Jakarta, TopBusiness – Kinerja PT Lippo Cikarang Tbk (LPCK) yang terganggu terkait perizinan mega proyek Meikarta masih terus dipantau oleh regulator pasar modal, PT Bursa Efek Indonesia (BEI).
Tak hanya LPCK, pihak BEI juga terus menyorot kinerja PT First Media Tbk (KBLV) yang belum lama ini izinnya juga sempat dicabut oleh Kementerian Komunikasi dan Informasi (Kemenkominfo).

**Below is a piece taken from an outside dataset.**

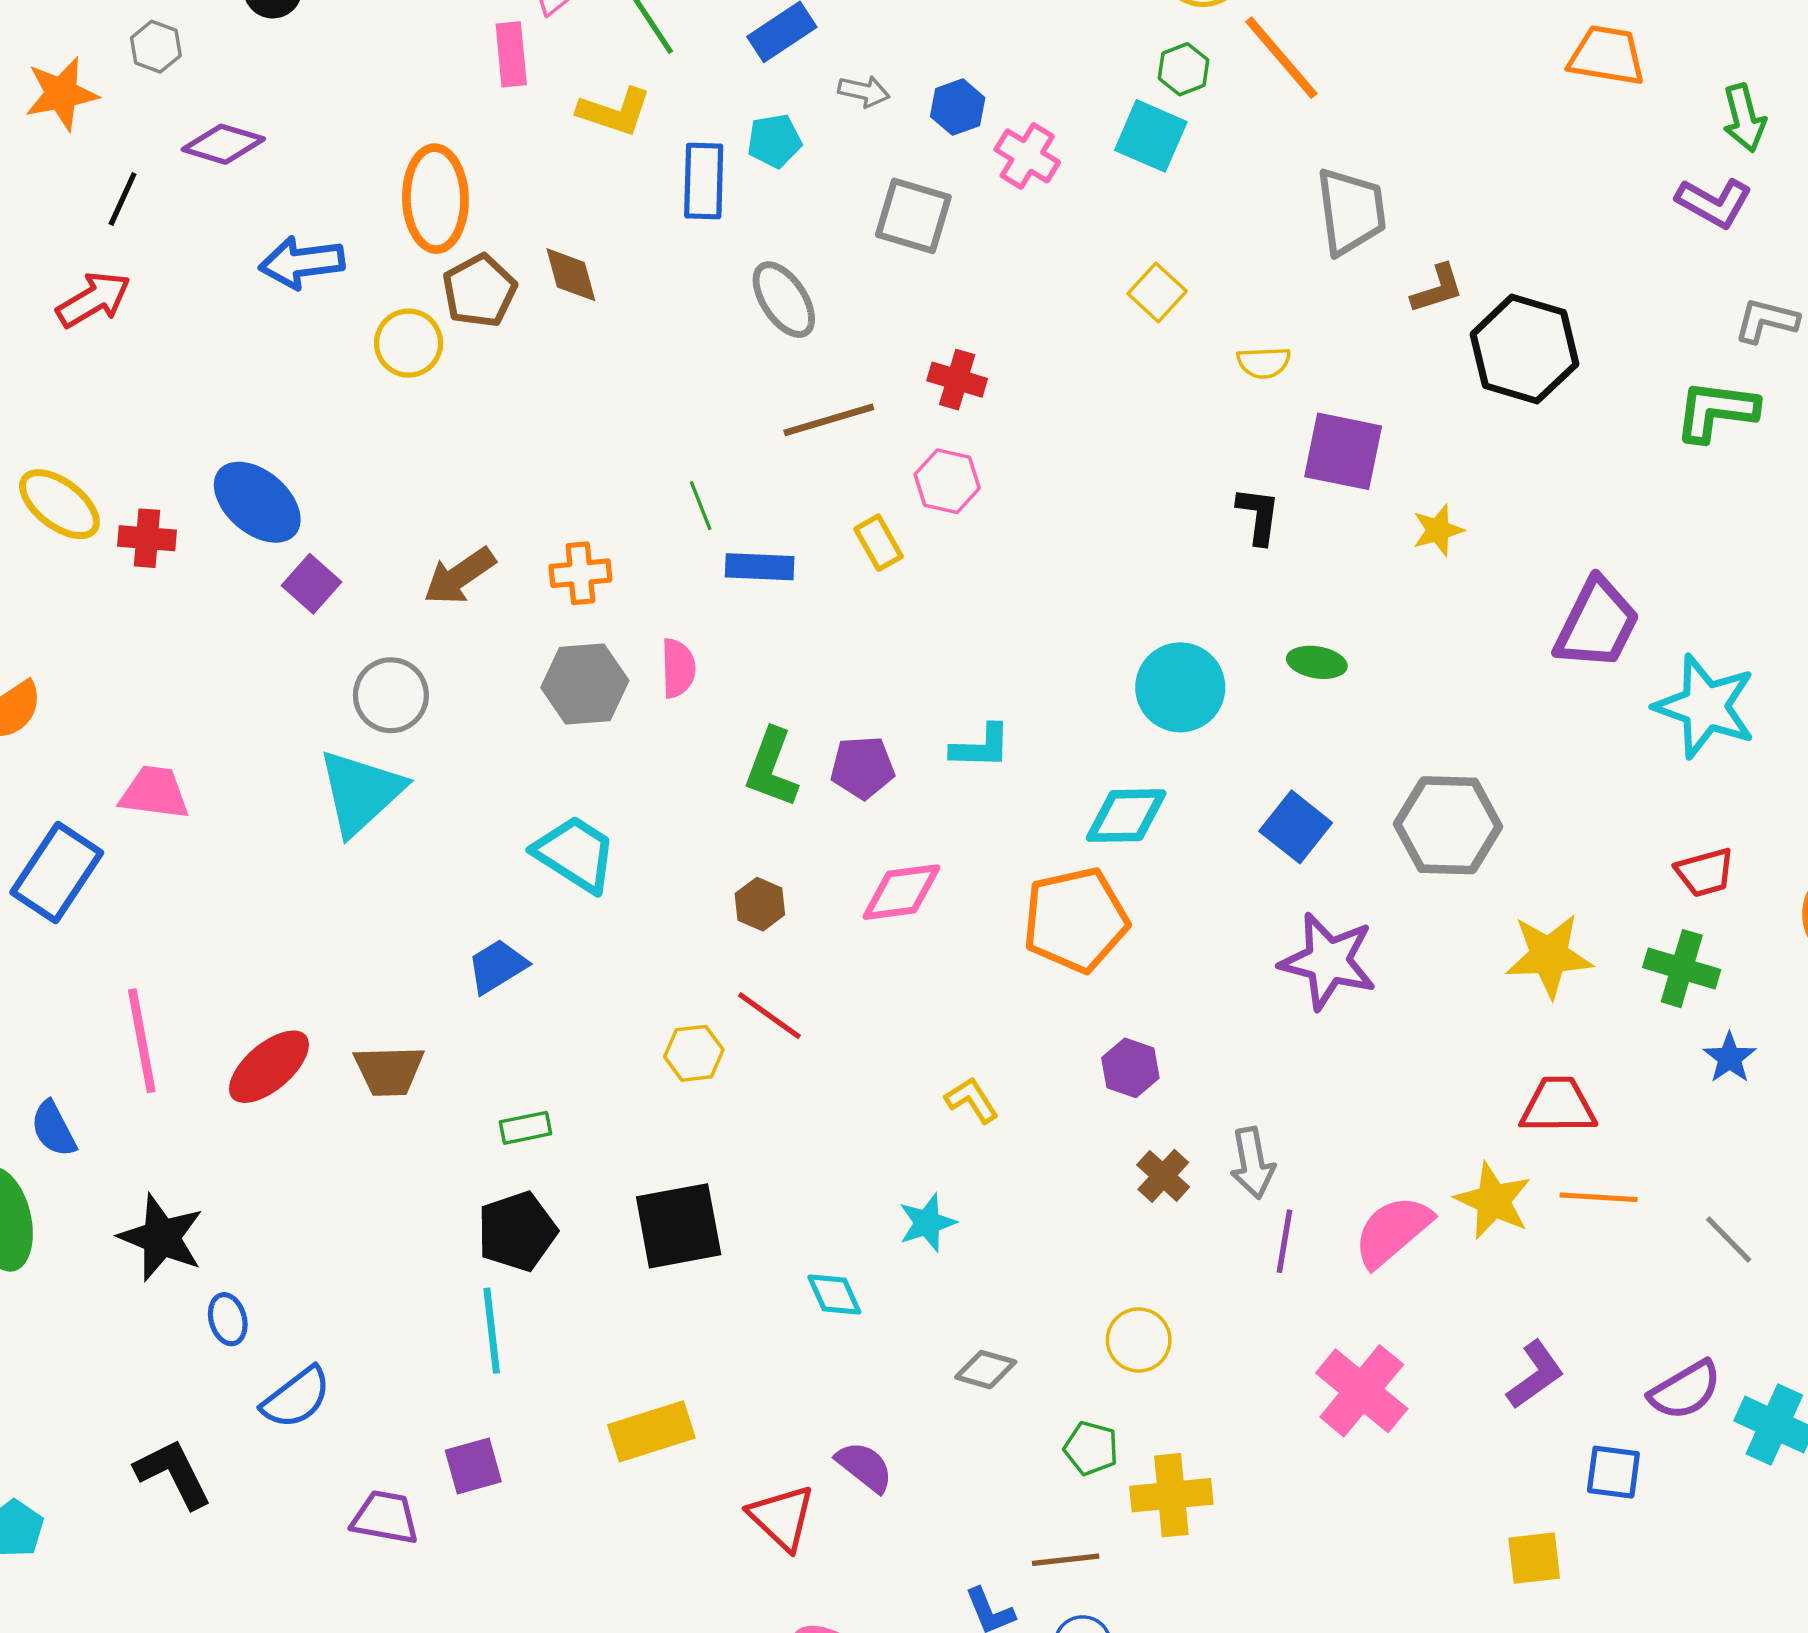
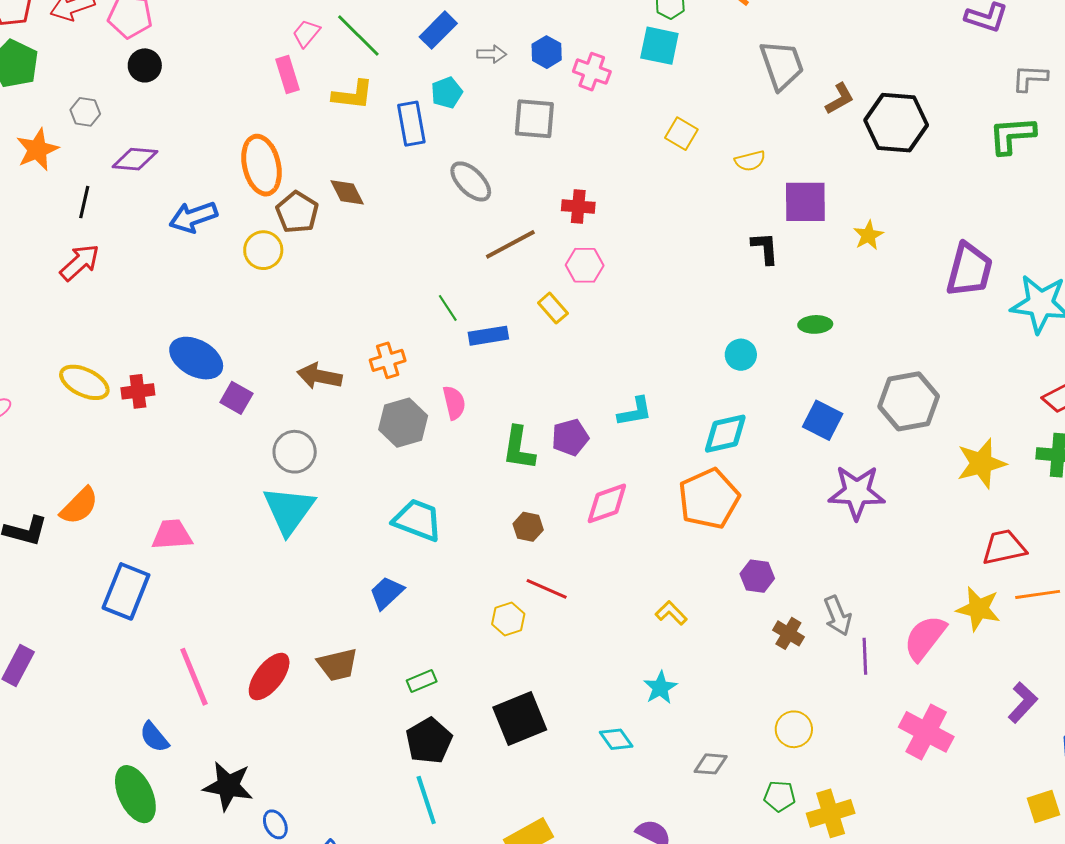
brown arrow: (459, 576) -> (319, 376), turned 57
cyan circle: (1180, 687) -> (741, 355), size x0.6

Menurut Direktur Penilaian Perusahaan BEI I Gede Nyoman Yetna, terkait kasus LPCK, pihaknya sudah melakukan internal investigation ditambah lagi perseroan juga, disebut Nyoman, sudah menyampaikan ke bursa. Sejauh ini pihaknya masih memantau keberlangsungan usahanya (going concern).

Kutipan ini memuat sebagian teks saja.